Generic savings tell a different patent-loss tale

Earnings season has provided one measure of how hard patent losses and generic competition have hit pharma companies. The thousands and thousands of laid off workers is another gauge. But a new IMS study provides a fascinating picture of how much U.S. drug buyers, including the government, have saved.

In 2011, U.S. payers saved $1 billion every other day, a total of $193 billion. That is because 80% of the 4 billion prescriptions sold in the U.S. are now generic drugs, a 22% jump from 2010, PharmaTimes reports. But the IMS study flips the numbers again. It doesn't say what the total spent is, but puts generics' share at just 27%.
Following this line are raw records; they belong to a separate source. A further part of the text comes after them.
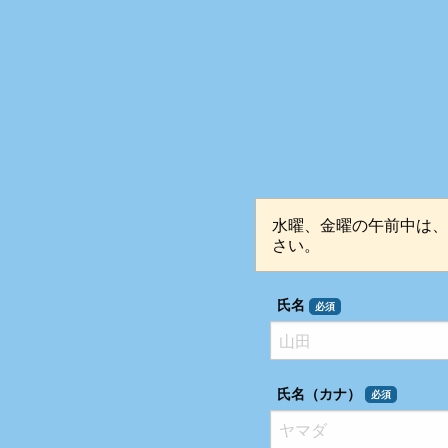
水曜、金曜の午前中は、
さい。
氏名
必須
氏名（カナ）
必須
The study was conducted for the Generic Pharmaceutical Association (GPhA), which can then brag about such things as saving payers $481 billion from generics over the past 10 years. And these figures barely take in the loss of protection for Pfizer's ($PFE) cholesterol-lowering drug Lipitor, which occurred Nov. 30.

Other studies tell other stories. The $67 billion in drug sales put at risk this year from patent expirations is the most yet, EvaluatePharma has reported. Next year looks better with only $29 billion in drugs losing exclusivity. It moves to $40 billion in 2014 and $56 billion in 2015 before dropping back to $31 billion--2010 levels--in 2016.